Around seven lakh people across the world are vocally impaired. If that be the case, a deaf-muted people will find it difficult to have a conversation with normal people. This gives a poor experience of expressing views and perceptions for both of them. Hence, there is a need of a method that helps a deaf-mute people communicate without a loss in expression. Various approaches were been proposed in order to intake the gestures like Data gloves to sense the data but in intention to give the input gestures by human naturally instead of sticking on electro-magnetic behaviors and also in concerning with high cost later carried out with Histogram of capturing the data with the help of orientation but for the ambiguity of sensing different gestures as the same data it has also had a replacement of representing as like static gestures by following the simple patterns and emerged with dynamic gestures using leap motion controller.

However, for capturing better datasets Skeleton Tracking methodology has been invoked for its high accuracy of perceiving the data which tends to detect the gestures based on skeletal joint movements. Despite its better accuracy, lags behind in detecting variants made in fingers as it targets hands over the fingers. From the reasoning of above standards here, an advanced standard called Kinect X-box 360 is made use of, which aims to intake gestures more accurately through Depth images where depth camera has been incorporated within the sensor. The camera tracks motion by sensing the skeletal joint movements.

II. Existing Method

A.Exploiting Recurrent Neural Networks And Leap Motion Controller For The Recognition Of Sign Language And Semaphoric Hand Gestures – By Danilo Avola and Marco Bernardi

The employed technique Recurrent Neural Network which used to disclose the temporal dynamic behavior in which the input and output states are being controlled by Long-Short term memory. This technique might provide an effective way of representing new datasets based on a large subset. But it does not find a way to identify semaphoric Hand Gestures; hence it fails to extract features with RGB data

B. Static And Dynamic Hand Gesture Recognition In Depth Data Using Dynamic Time Warping- By Guillame Plouffe and Ana-Maria Cretu

The technique deals with representation using Dynamic Time Warping which tends to calculate the optimal match between the sequences and in result could able to recognize both static and dynamic gestures.
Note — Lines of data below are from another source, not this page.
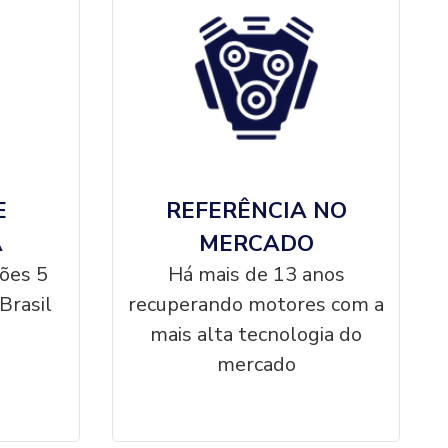
E
REFERÊNCIA NO
A
MERCADO
ções 5
Há mais de 13 anos
Brasil
recuperando motores com a
mais alta tecnologia do
mercado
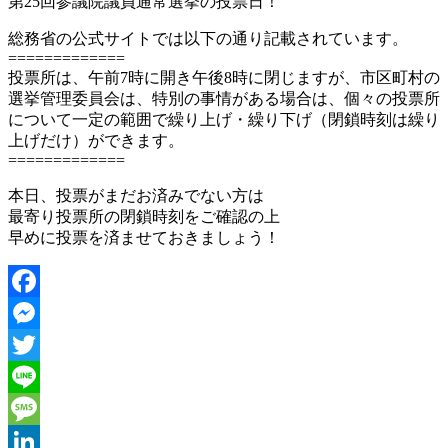
第25回参議院議員通常選挙の投票日！
有
総務省の公式サイトでは以下の通り記載されています。
=============
投票所は、午前7時に開き午後8時に閉じますが、市区町村の
選挙管理委員会は、特別の事情がある場合は、個々の投票所
について一定の範囲で繰り上げ・繰り下げ（閉鎖時刻は繰り
上げだけ）ができます。
=============
本日、投票がまだお済みでない方は
最寄り投票所の閉鎖時刻をご確認の上
早めに投票を済ませておきましょう！
Facebook
Messenger
Twitter
Line
Message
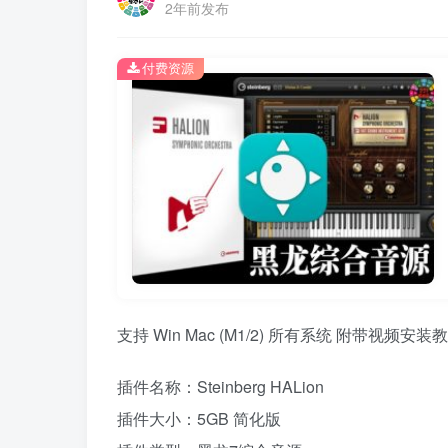
2年前发布
付费资源
支持 Win Mac (M1/2) 所有系统 附带视频安装
插件名称：Steinberg HALion
插件大小：5GB 简化版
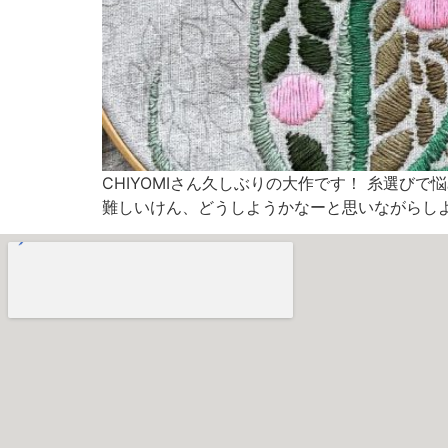
CHIYOMIさん久しぶりの大作です！ 糸選
難しいけん、どうしようかなーと思いながらしよる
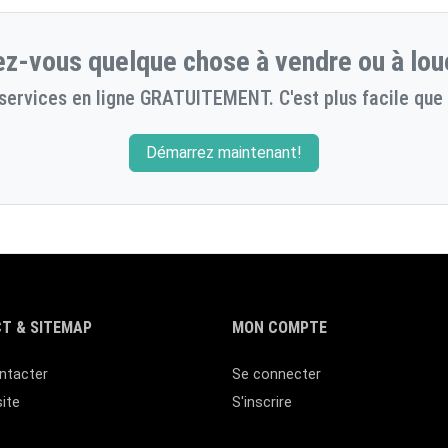
z-vous quelque chose à vendre ou à lou
services en ligne GRATUITEMENT. C'est plus facile que 
Démarrez maintenant!
T & SITEMAP
MON COMPTE
ntacter
Se connecter
site
S'inscrire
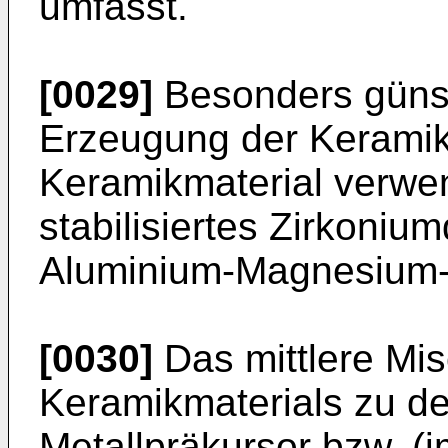
umfasst.
[0029]
Besonders günsti
Erzeugung der Keramik-
Keramikmaterial verwen
stabilisiertes Zirkoniu
Aluminium-Magnesium-S
[0030]
Das mittlere Mi
Keramikmaterials zu de
Metallpräkursor bzw. (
These impacts on obtaining better detection of background extraction and with skin color. However, absence of a module for a more accurate adaptation of the size of a user hands instead of double training ate different depths.

C. Large Vocabulary Sign Language Recognition Based On Fuzzy Decision Trees-By Gaoling Fang and Wen Gao

The technique involves usage of Fuzzy Decision Trees and Hidden Markov Model which are used to recognize Gesture

Sign Language Recognition

and temporal pattern recognition. This technique comes useful for diminishing classification errors. But a major downside is the inability to blend non-manual parameters into sign language recognition.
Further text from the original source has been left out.